You can skip this field for backends like none or smtp
if you don't want it be accessible from from POP3 frontend
(and you should not include it in mailboxes list).
-
service here you can specify name of webmail service provider.
Useful only for web backend. I.e. name of .xml or .wmc
file without extention. Optional.
-
auto_check can be yes , no , local or global . First two is
for constant check last choises are affected by local flag
(see above).
-
login user name to use for POP3 login. By default email is used.
-
access_password password to use for POP3 login instead of password to WebMail account.
Top-level tools
Stand-alone WebMail
- wgetmail.py
Client only command-line tool with expected commands:
list, retreive, delete. Use wgetmail.py -h for details.
WebMail-POP3 gateway
- wgetpop3.py
POP3 daemon (server)
- wget_nt.py
POP3 daemon wrapped as NT service
- wget_gui.py
POP3 daemon with attached manager
- pop3mgr.py
Manager for POP3 daemons
can manage over POP3 protocol any flavor of daemon
(i.e. any of wgetpop3.py, wget_nt.py, wget_gui.py)

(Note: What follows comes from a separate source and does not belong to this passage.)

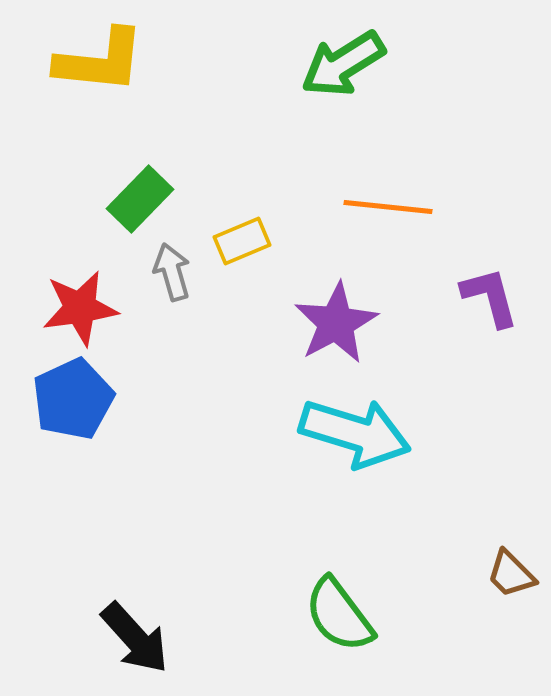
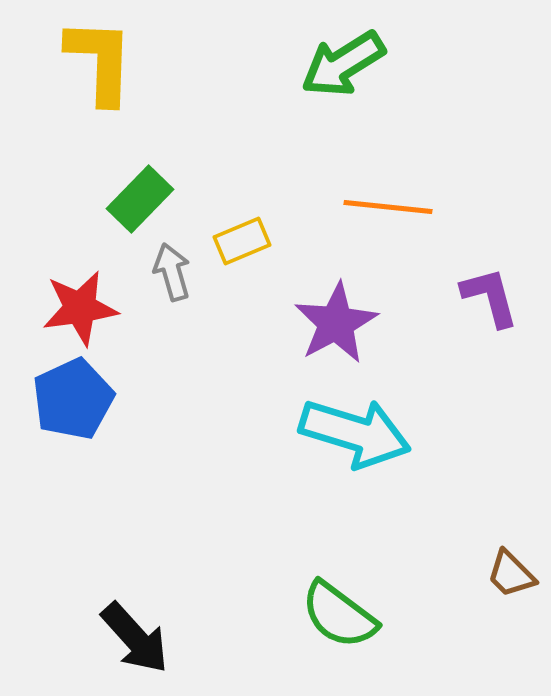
yellow L-shape: rotated 94 degrees counterclockwise
green semicircle: rotated 16 degrees counterclockwise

For now only supports retrieval of statistics and
starting of "auto-check" - retrieving of messages to cache
Testbed WebMail server implementation
Reads messages from "mbox" file in netscape mailbox format.
Stores list of deleted messages in "mbox.del" - one UIDL by line.
- wmail_sa.py
stand-alone server (using webmail.server.cgi_server.apache_emulation)
- wmail_nt.py
Same as wmail_sa.py wrapped as NT service
To-do
Less important things
offline operations - no need for connection for listing. (half done)
static storage for downloaded messages - should be offline-transferrable
if offline operations will be implemented, also store list deleted messages.
setup utility for service configuration.
automatic config generation (browser plugin or log parser)
SMTP gateway (i.e. message forwarding) - that's what initial project goal was,
but I've encountered that POP3 is easier to implement :-).
SMTP relay - support for sending messages with creating message
in webmail interface.
Dig around for language-specific differences of services.